Passivism is rarely the right answer to disaster. Waiting it out may be a satisfying form of schaedenfreude, and god knows Farmers love that, but survivalists just want to shoot people and get away with it, or lord over the blacked out countryside, pretending their property rights matter to the mob of officially authorized and deputized locals coming to take it for the Public Good. That's what happens in the real world, such as Albania did recently. When govt collapsed, they raided the local National Guard armories, and every male had a military weapon and magazines of ammo strapped to him within hours. Not legal hunting rifles, but full auto military weapons. Force multipliers. Any legally bound survivalist prepper would be fully outgunned, and the instant militias formed to seized horded food, generators, etc under direct police and mayoral authorization so it was legal theft. Shooting at them as they busted the door down just got you killed, not thanked. This is Not the fantasy that survivalists build up. Rights go out the window in a disaster.

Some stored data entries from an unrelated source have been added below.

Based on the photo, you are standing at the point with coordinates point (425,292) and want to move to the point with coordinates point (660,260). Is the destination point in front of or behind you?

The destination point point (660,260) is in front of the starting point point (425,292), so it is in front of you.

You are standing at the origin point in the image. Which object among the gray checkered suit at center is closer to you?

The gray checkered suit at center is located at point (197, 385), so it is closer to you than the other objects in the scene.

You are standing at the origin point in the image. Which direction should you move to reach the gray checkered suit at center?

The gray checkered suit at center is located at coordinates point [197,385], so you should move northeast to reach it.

So does the very concept of Justice.

I try to teach them these realities and explain that poor social skills cost a lifetime, and that real survivalism requires community interaction, making your neighbors stronger without them necessarily noticing, paying extra for localized everything, and making contacts so folks in power during the collapse don't consider you a tasty meal, hopefully metaphorically. It means doing social things and endlessly paying for and supporting local charities. That is a lot of time and money, trying to buy your way into a community that you will STILL be sacrificed from first because you weren't born there. This happens over and over in the real world, in historical disasters the new folks, even generations back, get sacrificed first. Ergo, moving to a new town and trying to fit in probably won't work. I'm sorry, it just won't. And the social mistakes that drove you out of your own home town? Those linger behind you, and stay with you, coloring your perceptions of interactions, likely poisoning your future in the new place. In the end, there's no protection from your own failings but shallow relationships and permanent mobility. Telling yourself that you won't be sacrificed is nuts.

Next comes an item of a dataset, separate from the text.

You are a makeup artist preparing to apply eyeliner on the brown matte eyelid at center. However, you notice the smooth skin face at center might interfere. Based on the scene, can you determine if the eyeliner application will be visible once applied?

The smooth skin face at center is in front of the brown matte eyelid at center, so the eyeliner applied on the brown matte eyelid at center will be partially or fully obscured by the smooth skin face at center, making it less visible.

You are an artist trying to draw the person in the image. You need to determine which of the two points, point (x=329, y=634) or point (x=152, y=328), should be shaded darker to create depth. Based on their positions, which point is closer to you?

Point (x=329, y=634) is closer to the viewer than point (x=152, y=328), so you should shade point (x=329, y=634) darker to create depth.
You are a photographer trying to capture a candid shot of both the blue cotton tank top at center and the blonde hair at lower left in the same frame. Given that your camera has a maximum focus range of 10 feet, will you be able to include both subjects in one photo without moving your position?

This is why I favor Mobility as the strategy, not dying in place. Don't be a DIP. This is a point of respected difference between my Bunker friend and I. He's building tougher and tougher bunkers, I'm going lighter and staying agile, mobile. There's a reason there were so many mobile tribes in the Plains and West when the settlers arrived. Yes, you can dig wells, and build houses. Those wells go dry. The houses blow away in tornadoes. How much futility do you want? Big piles of stuff is just a big honkin target for local looters with badges and a warrant. Be mobile, pay the travel bribes when you must, leave the bad places behind. We're dying out either way, willfully self destructive with our arrogant compassion, our false humility. This is no substitute for realism and courage.

The other point of reality to make to Survivalists is Bad Luck is always a factor, and it can't be controlled. You can reduce it, but sometimes you're just screwed. Insisting you have eliminated bad luck from the equation is madness, pure self delusion. I can often spot your security flaws as I'm walking up, and I'm not a professional burglar, just observant. Your bunker is not SAFE, any more than a trailer is bulletproof or unable to get a flat tire or jackknife in an accident. Stuff happens. You gotta roll with the punches.

The point is that you can't plan for disasters so much as survive them when they happen and reduce your dependence on fixed positions or bad mindsets. No amount of money spent will cure a bad plan. Since 1970, we're all unintentional survivalists or pending suicides. I've interacted with both kinds of people. Time will tell which is which.